A faithful, word-for-word copy of the records is required, and it must contain no pictures.

□ □ □ □ □ □ □

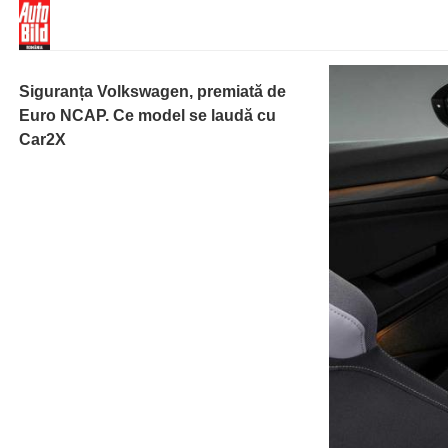
Siguranța Volkswagen, premiată de
Euro NCAP. Ce model se laudă cu
Car2X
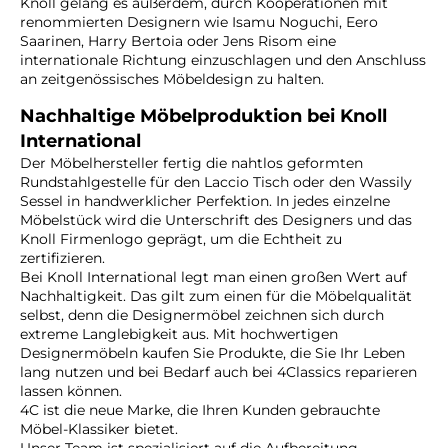
Knoll gelang es außerdem, durch Kooperationen mit
renommierten Designern wie Isamu Noguchi, Eero
Saarinen, Harry Bertoia oder Jens Risom eine
internationale Richtung einzuschlagen und den Anschluss
an zeitgenössisches Möbeldesign zu halten.
Nachhaltige Möbelproduktion bei Knoll
International
Der Möbelhersteller fertig die nahtlos geformten
Rundstahlgestelle für den Laccio Tisch oder den Wassily
Sessel in handwerklicher Perfektion. In jedes einzelne
Möbelstück wird die Unterschrift des Designers und das
Knoll Firmenlogo geprägt, um die Echtheit zu
zertifizieren.
Bei Knoll International legt man einen großen Wert auf
Nachhaltigkeit. Das gilt zum einen für die Möbelqualität
selbst, denn die Designermöbel zeichnen sich durch
extreme Langlebigkeit aus. Mit hochwertigen
Designermöbeln kaufen Sie Produkte, die Sie Ihr Leben
lang nutzen und bei Bedarf auch bei 4Classics reparieren
lassen können.
4C ist die neue Marke, die Ihren Kunden gebrauchte
Möbel-Klassiker bietet.
Unser Team ist spezialisiert auf die Aufbereitung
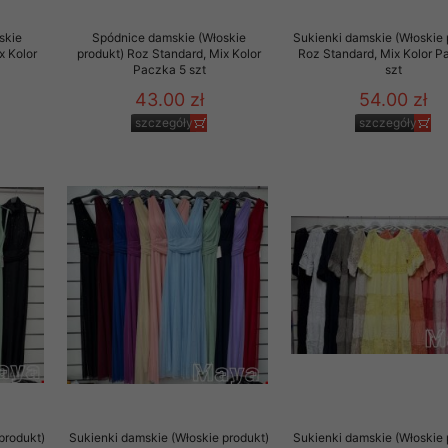
skie
Spódnice damskie (Włoskie
Sukienki damskie (Włoskie 
x Kolor
produkt) Roz Standard, Mix Kolor
Roz Standard, Mix Kolor P
Paczka 5 szt
szt
43.00 zł
54.00 zł
szczegóły
szczegóły
produkt)
Sukienki damskie (Włoskie produkt)
Sukienki damskie (Włoskie 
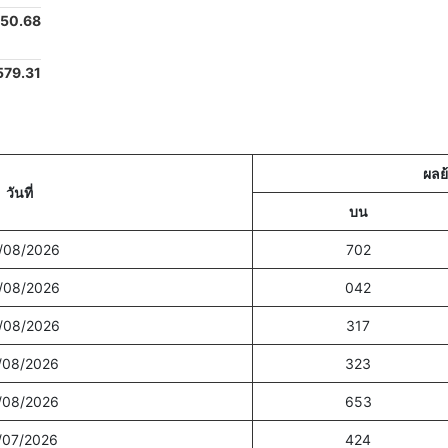
950.68
579.31
ผลย
วันที่
บน
/08/2026
702
/08/2026
042
/08/2026
317
/08/2026
323
/08/2026
653
/07/2026
424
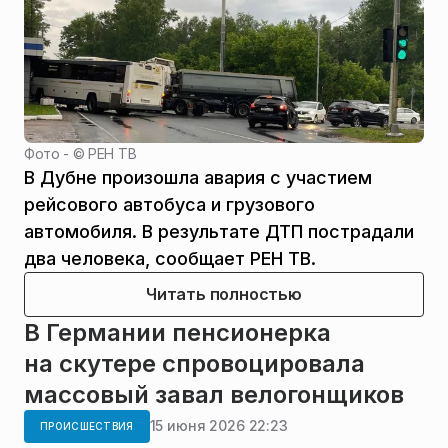
Фото - ©
РЕН ТВ
В Дубне произошла авария с участием
рейсового автобуса и грузового
автомобиля. В результате ДТП пострадали
два человека, сообщает РЕН ТВ.
Читать полностью
В Германии пенсионерка
на скутере спровоцировала
массовый завал велогонщиков
15 июня 2026 22:23
ПРОИСШЕСТВИЯ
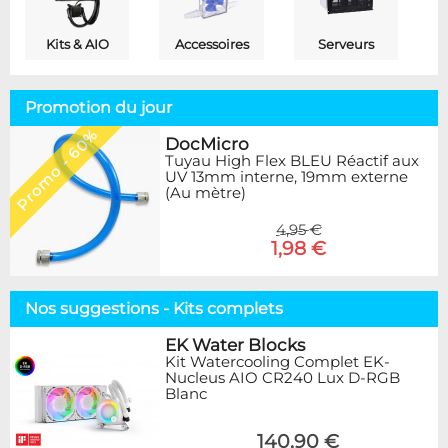
Kits & AIO
Accessoires
Serveurs
Promotion du jour
Promo - 60%
DocMicro
Tuyau High Flex BLEU Réactif aux
UV 13mm interne, 19mm externe
(Au mètre)
4,95 €
1,98 €
Nos suggestions - Kits complets
EK Water Blocks
Kit Watercooling Complet EK-
Nucleus AIO CR240 Lux D-RGB
Blanc
140,90 €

□ □ □ □ □ □ □

## The answer
Siguranța Volkswagen, premiată de
Euro NCAP. Ce model se laudă cu
Car2X
Knoll gelang es außerdem, durch Kooperationen mit
renommierten Designern wie Isamu Noguchi, Eero
Saarinen, Harry Bertoia oder Jens Risom eine
internationale Richtung einzuschlagen und den Anschluss
an zeitgenössisches Möbeldesign zu halten.
Nachhaltige Möbelproduktion bei Knoll
International
Der Möbelhersteller fertig die nahtlos geformten
Rundstahlgestelle für den Laccio Tisch oder den Wassily
Sessel in handwerklicher Perfektion. In jedes einzelne
Möbelstück wird die Unterschrift des Designers und das
Knoll Firmenlogo geprägt, um die Echtheit zu
zertifizieren.
Bei Knoll International legt man einen großen Wert auf
Nachhaltigkeit. Das gilt zum einen für die Möbelqualität
selbst, denn die Designermöbel zeichnen sich durch
extreme Langlebigkeit aus. Mit hochwertigen
Designermöbeln kaufen Sie Produkte, die Sie Ihr Leben
lang nutzen und bei Bedarf auch bei 4Classics reparieren
lassen können.
4C ist die neue Marke, die Ihren Kunden gebrauchte
Möbel-Klassiker bietet.
Unser Team ist spezialisiert auf die Aufbereitung
skie
Spódnice damskie (Włoskie
Sukienki damskie (Włoskie 
x Kolor
produkt) Roz Standard, Mix Kolor
Roz Standard, Mix Kolor P
Paczka 5 szt
szt
43.00 zł
54.00 zł
szczegóły
szczegóły
produkt)
Sukienki damskie (Włoskie produkt)
Sukienki damskie (Włoskie 
950.68
579.31
ผลย
วันที่
บน
/08/2026
702
/08/2026
042
/08/2026
317
/08/2026
323
/08/2026
653
/07/2026
424
Фото - ©
РЕН ТВ
В Дубне произошла авария с участием
рейсового автобуса и грузового
автомобиля. В результате ДТП пострадали
два человека, сообщает РЕН ТВ.
Читать полностью
В Германии пенсионерка
на скутере спровоцировала
массовый завал велогонщиков
15 июня 2026 22:23
ПРОИСШЕСТВИЯ
Kits & AIO
Accessoires
Serveurs
Promotion du jour
Promo - 60%
DocMicro
Tuyau High Flex BLEU Réactif aux
UV 13mm interne, 19mm externe
(Au mètre)
4,95 €
1,98 €
Nos suggestions - Kits complets
EK Water Blocks
Kit Watercooling Complet EK-
Nucleus AIO CR240 Lux D-RGB
Blanc
140,90 €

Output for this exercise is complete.